Just to put some examples of lee way possible, the RERA is not applicable if the project has got up to 8 dwelling units or the size is 500 sq. mt. In Some cases the loophole is utilized and builders have built 20 units as the area was less than 500 sq. mt.
Further the RERA has only added to the cost (ultimately borne by the end users) and there is no speeding up the process. We know few of the projects that can be completed within 24 months, have been given delivery date in 2025-26. This is just like utilising the loop holes. Though the no regulatory body factor is negative for investing in the physical asset class, it also has an impact on the equity instrument as well.
We all know that the ambitious projects and debt raised for the same (at exorbitant rates) was a major issue faced by the realty players. After biting something more than what they can chew in 2007-08, the realty companies are still facing debt issues. A lot of restructuring has happened, most of the companies have already got rid of the non-core assets (and in many cases sold core assets to pay for the wrong move to go for non-core Assets), but the debt burden still remains a dragger on its performance.
Real Estate companies have never been able to strike a right balance between residential and commercial segments. They have been shifting the focus from one segment to another based on the demand parameters. However there has been the right kind of success that any of the companies achieved. It is true that the Real Estate Investment Trust (REIT) has managed to help some of the companies to monetise assets.
One of the most important parameters we consider for analysing a company is management quality or promoter background. Thanks to the various legal processes that run through building a realty business, promoters have lots of litigation pending with them. Hence there is a presumption about real estate promoters not being clean. Add to that the consistent under performance of the realty companies on the bourses, the management bandwidth is usually questioned.

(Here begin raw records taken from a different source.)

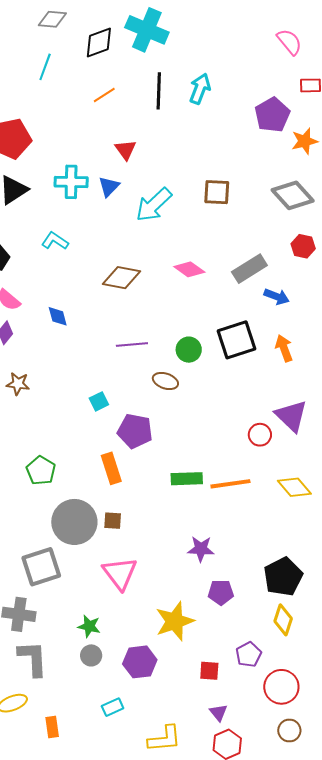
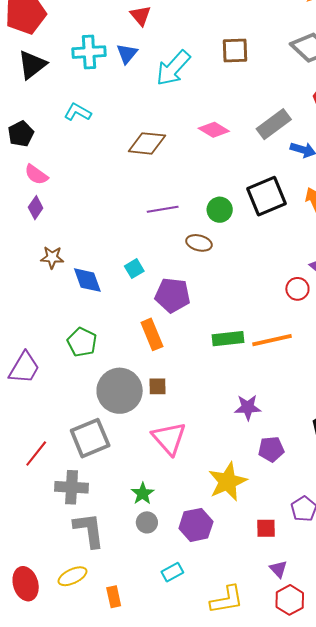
blue diamond: (58, 316) -> (87, 280), moved, size x1.4
green star: (89, 626) -> (143, 494), turned 30

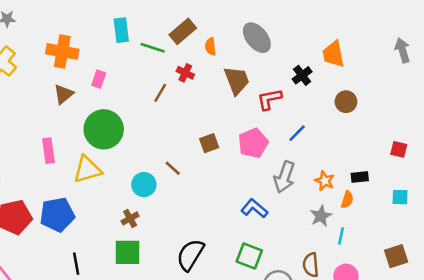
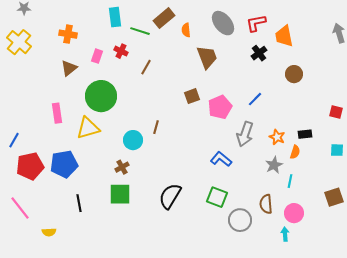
orange cross: (62, 51) -> (68, 34), size x0.7
red cross: (185, 73) -> (121, 51), moved
red L-shape: (269, 99) -> (256, 23), moved
brown square: (209, 143) -> (192, 96), moved
brown line: (173, 168) -> (156, 127), turned 64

Affordable housing is one segment that has helped the sector witness some positivity. A lot of developers are growing in this segment as well, however this has got its own challenges as well. The issues like scarcity of land, lack of infrastructure and basic amenities and lengthy statutory clearance & approval process are the three major challenges. Lastly private participation is lower in semi urban and even in few urban areas. There are 30 basic regulatory approvals required for the affordable housing projects. This clearly indicates that the dependency of the developers on the approvals is high. In such cases the sector (higher government interference) does not enjoy premium valuations. We have seen how the sugar sector and even the energy sector have never managed to enjoy premium valuations.
While we have spoken about the factors that are affecting the valuations of the realty companies there are few positives emerging as well. The consolidation narrative is driving the sector re-rating. Slowly and steadily the sector valuations have evolved from promised execution to actual execution. Over the period the things are changing, the larger players with strong brand names are enjoying better valuations. The less leveraged balance sheets, transparent management and speedier execution are important parameters to enjoy better valuations. Rather most of the companies would try to monetise the brand and not the land. Luxury and premium segment would mean better valuations going ahead.